Copy the records word for word, omitting all pictures.

=== Section Start ===

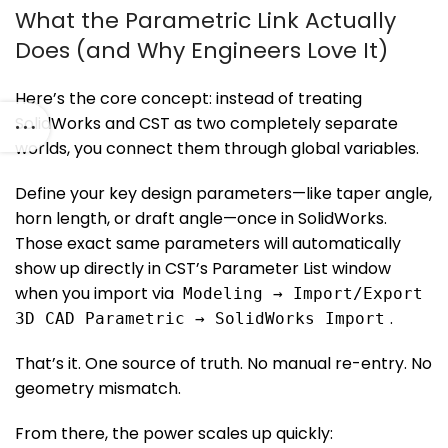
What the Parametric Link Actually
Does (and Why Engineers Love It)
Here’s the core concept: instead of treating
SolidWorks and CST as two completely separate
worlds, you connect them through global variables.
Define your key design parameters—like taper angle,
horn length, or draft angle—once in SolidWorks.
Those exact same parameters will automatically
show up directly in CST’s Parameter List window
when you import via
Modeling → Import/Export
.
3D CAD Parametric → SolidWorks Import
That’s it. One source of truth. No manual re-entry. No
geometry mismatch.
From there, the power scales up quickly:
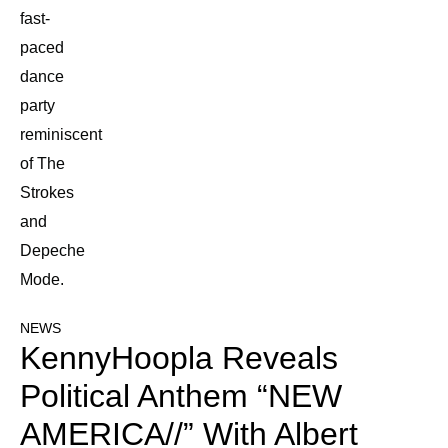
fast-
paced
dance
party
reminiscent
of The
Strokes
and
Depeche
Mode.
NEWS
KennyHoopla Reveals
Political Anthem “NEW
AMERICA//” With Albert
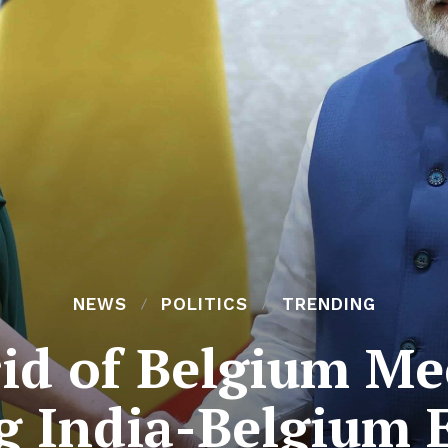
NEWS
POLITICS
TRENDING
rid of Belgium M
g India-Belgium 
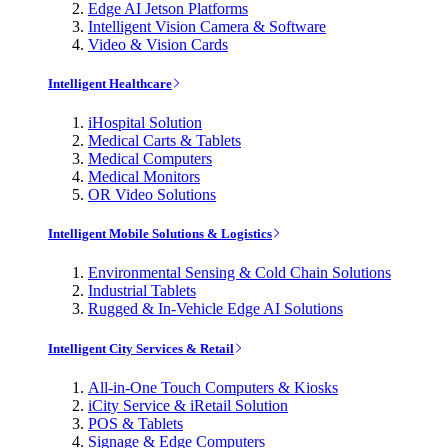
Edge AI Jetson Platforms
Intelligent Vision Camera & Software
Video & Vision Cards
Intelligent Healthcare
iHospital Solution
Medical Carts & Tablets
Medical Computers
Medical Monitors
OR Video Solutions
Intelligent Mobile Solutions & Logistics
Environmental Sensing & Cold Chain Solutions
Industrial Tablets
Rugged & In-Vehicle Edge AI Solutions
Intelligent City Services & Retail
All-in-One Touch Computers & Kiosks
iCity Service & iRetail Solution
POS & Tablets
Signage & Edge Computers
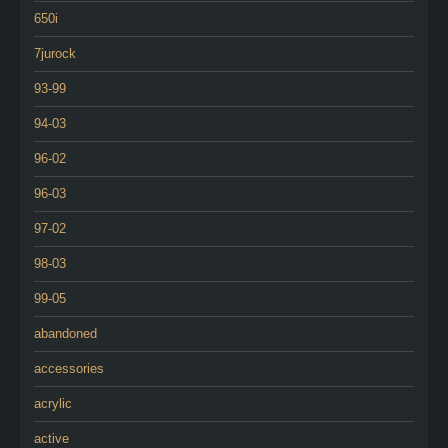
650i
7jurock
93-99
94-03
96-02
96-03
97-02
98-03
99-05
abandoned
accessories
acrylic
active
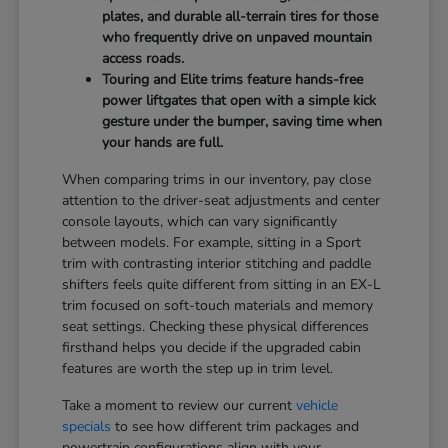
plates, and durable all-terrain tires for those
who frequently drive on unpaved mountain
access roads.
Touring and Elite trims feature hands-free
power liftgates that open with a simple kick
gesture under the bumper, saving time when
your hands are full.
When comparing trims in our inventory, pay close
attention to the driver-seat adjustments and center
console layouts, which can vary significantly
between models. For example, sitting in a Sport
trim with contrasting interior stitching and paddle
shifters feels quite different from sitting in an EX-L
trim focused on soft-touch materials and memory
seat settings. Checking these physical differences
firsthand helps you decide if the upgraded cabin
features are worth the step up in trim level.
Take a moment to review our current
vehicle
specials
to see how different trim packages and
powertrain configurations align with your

=== Section End ===

**Answer to this problem**
What the Parametric Link Actually
Does (and Why Engineers Love It)
Here’s the core concept: instead of treating
SolidWorks and CST as two completely separate
worlds, you connect them through global variables.
Define your key design parameters—like taper angle,
horn length, or draft angle—once in SolidWorks.
Those exact same parameters will automatically
show up directly in CST’s Parameter List window
when you import via
Modeling → Import/Export
.
3D CAD Parametric → SolidWorks Import
That’s it. One source of truth. No manual re-entry. No
geometry mismatch.
From there, the power scales up quickly:
fast-
paced
dance
party
reminiscent
of The
Strokes
and
Depeche
Mode.
NEWS
KennyHoopla Reveals
Political Anthem “NEW
AMERICA//” With Albert
NEWS
POLITICS
TRENDING
rid of Belgium M
g India-Belgium 
Edge AI Jetson Platforms
Intelligent Vision Camera & Software
Video & Vision Cards
Intelligent Healthcare
iHospital Solution
Medical Carts & Tablets
Medical Computers
Medical Monitors
OR Video Solutions
Intelligent Mobile Solutions & Logistics
Environmental Sensing & Cold Chain Solutions
Industrial Tablets
Rugged & In-Vehicle Edge AI Solutions
Intelligent City Services & Retail
All-in-One Touch Computers & Kiosks
iCity Service & iRetail Solution
POS & Tablets
Signage & Edge Computers
650i
7jurock
93-99
94-03
96-02
96-03
97-02
98-03
99-05
abandoned
accessories
acrylic
active
plates, and durable all-terrain tires for those
who frequently drive on unpaved mountain
access roads.
Touring and Elite trims feature hands-free
power liftgates that open with a simple kick
gesture under the bumper, saving time when
your hands are full.
When comparing trims in our inventory, pay close
attention to the driver-seat adjustments and center
console layouts, which can vary significantly
between models. For example, sitting in a Sport
trim with contrasting interior stitching and paddle
shifters feels quite different from sitting in an EX-L
trim focused on soft-touch materials and memory
seat settings. Checking these physical differences
firsthand helps you decide if the upgraded cabin
features are worth the step up in trim level.
Take a moment to review our current
vehicle
specials
to see how different trim packages and
powertrain configurations align with your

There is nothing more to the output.